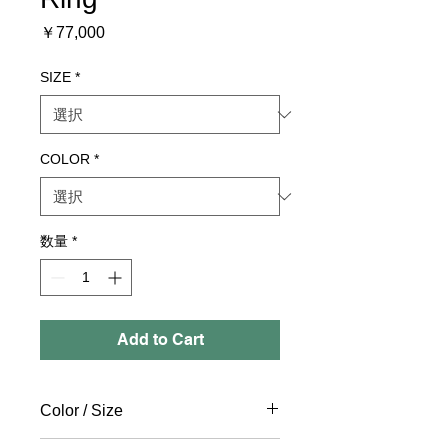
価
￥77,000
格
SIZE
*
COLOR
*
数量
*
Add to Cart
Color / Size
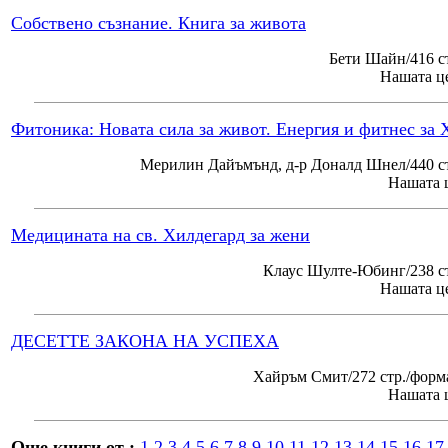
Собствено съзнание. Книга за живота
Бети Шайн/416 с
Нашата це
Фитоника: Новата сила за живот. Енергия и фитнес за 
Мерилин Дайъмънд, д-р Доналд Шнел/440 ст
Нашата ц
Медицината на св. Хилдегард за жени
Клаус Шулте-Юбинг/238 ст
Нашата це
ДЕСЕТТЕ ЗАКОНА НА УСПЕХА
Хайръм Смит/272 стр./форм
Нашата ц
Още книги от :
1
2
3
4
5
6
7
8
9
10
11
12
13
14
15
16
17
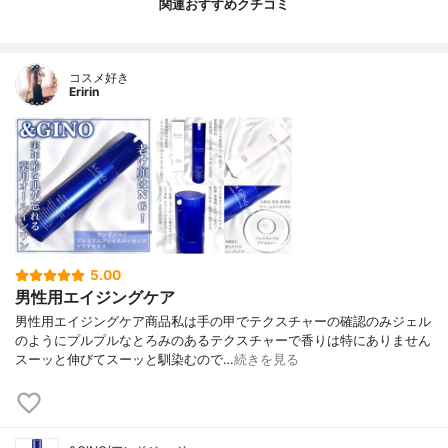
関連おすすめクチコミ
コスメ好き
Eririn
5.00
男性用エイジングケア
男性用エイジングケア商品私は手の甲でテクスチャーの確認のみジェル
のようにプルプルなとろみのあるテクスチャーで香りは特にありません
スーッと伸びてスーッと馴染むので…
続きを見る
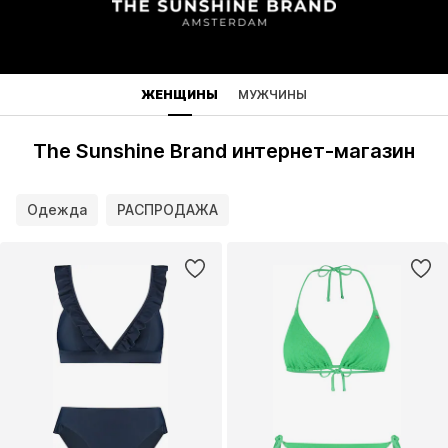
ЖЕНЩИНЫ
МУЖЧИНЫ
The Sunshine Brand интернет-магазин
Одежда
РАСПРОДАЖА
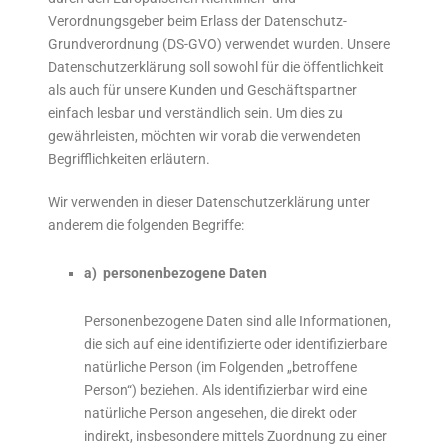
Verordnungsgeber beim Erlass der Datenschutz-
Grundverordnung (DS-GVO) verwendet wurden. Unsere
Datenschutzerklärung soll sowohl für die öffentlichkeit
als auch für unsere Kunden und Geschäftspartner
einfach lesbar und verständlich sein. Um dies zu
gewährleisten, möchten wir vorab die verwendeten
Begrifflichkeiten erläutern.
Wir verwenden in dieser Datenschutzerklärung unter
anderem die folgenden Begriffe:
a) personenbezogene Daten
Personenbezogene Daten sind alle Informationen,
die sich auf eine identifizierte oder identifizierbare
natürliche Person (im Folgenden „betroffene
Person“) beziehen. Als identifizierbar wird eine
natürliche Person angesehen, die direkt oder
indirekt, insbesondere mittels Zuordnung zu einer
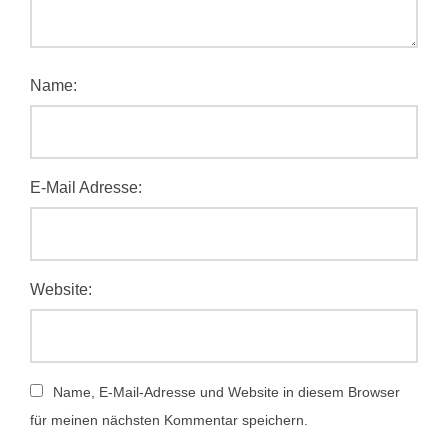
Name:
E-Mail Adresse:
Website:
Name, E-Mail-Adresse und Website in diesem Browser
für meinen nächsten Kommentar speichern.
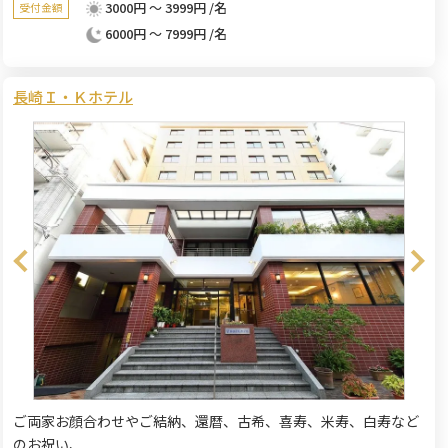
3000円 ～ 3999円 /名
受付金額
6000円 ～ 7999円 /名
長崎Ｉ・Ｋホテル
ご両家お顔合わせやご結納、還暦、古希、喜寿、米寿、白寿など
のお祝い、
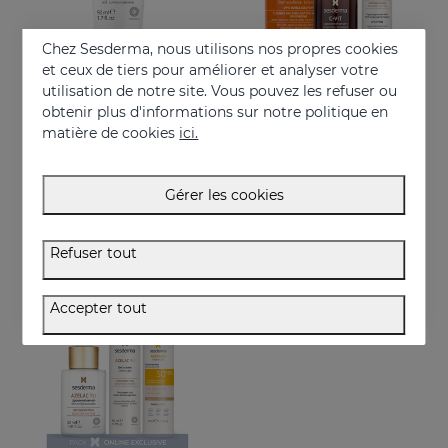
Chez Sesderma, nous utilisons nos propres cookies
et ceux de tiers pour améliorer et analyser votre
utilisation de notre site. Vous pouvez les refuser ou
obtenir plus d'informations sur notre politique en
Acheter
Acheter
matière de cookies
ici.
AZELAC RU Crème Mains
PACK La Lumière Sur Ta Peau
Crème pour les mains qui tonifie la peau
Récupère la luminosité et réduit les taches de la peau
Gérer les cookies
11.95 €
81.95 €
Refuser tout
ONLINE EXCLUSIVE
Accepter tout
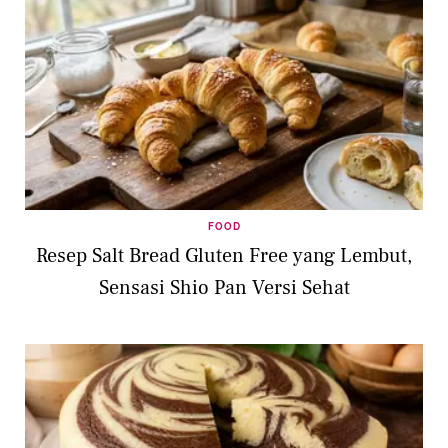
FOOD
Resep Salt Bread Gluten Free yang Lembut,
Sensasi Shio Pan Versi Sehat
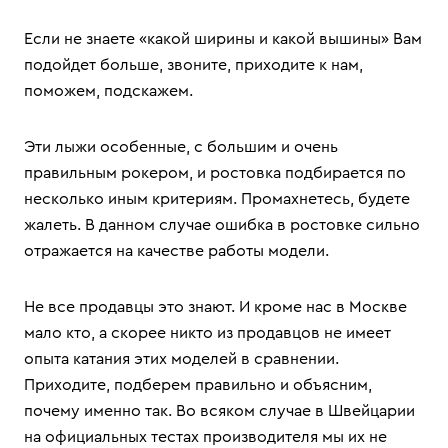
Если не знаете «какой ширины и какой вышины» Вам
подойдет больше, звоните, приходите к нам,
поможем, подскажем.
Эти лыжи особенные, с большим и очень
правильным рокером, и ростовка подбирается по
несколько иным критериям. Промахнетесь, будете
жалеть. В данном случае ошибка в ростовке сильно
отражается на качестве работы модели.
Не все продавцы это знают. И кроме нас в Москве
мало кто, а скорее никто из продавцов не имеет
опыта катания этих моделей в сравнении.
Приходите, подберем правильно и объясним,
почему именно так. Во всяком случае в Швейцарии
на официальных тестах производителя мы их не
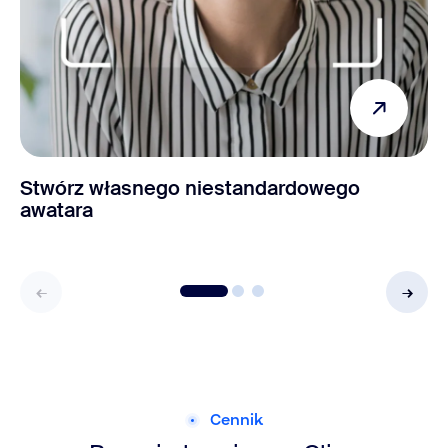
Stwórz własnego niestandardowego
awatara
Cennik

---

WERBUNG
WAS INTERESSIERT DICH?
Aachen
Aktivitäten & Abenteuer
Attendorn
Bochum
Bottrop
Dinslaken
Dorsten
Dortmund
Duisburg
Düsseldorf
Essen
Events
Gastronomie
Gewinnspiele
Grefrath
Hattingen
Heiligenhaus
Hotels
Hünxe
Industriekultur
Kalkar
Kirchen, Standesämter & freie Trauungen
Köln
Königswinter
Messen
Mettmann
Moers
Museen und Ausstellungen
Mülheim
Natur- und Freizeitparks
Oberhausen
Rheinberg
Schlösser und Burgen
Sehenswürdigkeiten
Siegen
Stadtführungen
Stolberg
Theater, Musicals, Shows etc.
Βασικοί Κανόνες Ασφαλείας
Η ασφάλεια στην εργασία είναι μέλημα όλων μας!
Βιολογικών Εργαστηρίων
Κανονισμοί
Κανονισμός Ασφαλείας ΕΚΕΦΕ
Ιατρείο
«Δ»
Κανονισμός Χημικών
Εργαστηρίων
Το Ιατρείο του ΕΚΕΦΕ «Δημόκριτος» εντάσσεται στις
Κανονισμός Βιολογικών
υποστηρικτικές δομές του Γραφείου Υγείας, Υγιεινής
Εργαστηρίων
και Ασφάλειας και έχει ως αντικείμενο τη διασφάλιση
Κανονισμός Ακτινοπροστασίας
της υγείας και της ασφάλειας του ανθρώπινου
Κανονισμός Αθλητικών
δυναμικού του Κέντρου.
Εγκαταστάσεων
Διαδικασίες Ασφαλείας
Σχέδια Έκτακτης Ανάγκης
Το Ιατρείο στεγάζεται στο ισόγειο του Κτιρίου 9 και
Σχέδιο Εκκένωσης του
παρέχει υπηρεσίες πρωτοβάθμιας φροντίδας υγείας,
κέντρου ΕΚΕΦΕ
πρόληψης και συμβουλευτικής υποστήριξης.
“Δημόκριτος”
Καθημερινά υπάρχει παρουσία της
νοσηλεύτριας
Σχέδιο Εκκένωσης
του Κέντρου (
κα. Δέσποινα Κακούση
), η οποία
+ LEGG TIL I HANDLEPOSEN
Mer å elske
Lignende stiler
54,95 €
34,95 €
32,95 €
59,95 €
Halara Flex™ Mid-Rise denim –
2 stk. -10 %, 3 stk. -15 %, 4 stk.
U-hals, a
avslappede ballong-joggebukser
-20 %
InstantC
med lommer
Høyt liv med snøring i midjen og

Problem description:
Lines wanted from the entries above: the one with "ご両家お顔合わせやご結納、還暦、古希、喜寿、米寿、白寿など", the one with "Не все продавцы", and all lines between. Please copy them exactly, without the pictures and without anything else.

Written solution:
ご両家お顔合わせやご結納、還暦、古希、喜寿、米寿、白寿など
のお祝い、
Chez Sesderma, nous utilisons nos propres cookies
et ceux de tiers pour améliorer et analyser votre
utilisation de notre site. Vous pouvez les refuser ou
obtenir plus d'informations sur notre politique en
Acheter
Acheter
matière de cookies
ici.
AZELAC RU Crème Mains
PACK La Lumière Sur Ta Peau
Crème pour les mains qui tonifie la peau
Récupère la luminosité et réduit les taches de la peau
Gérer les cookies
11.95 €
81.95 €
Refuser tout
ONLINE EXCLUSIVE
Accepter tout
FOOD
Resep Salt Bread Gluten Free yang Lembut,
Sensasi Shio Pan Versi Sehat
Если не знаете «какой ширины и какой вышины» Вам
подойдет больше, звоните, приходите к нам,
поможем, подскажем.
Эти лыжи особенные, с большим и очень
правильным рокером, и ростовка подбирается по
несколько иным критериям. Промахнетесь, будете
жалеть. В данном случае ошибка в ростовке сильно
отражается на качестве работы модели.
Не все продавцы это знают. И кроме нас в Москве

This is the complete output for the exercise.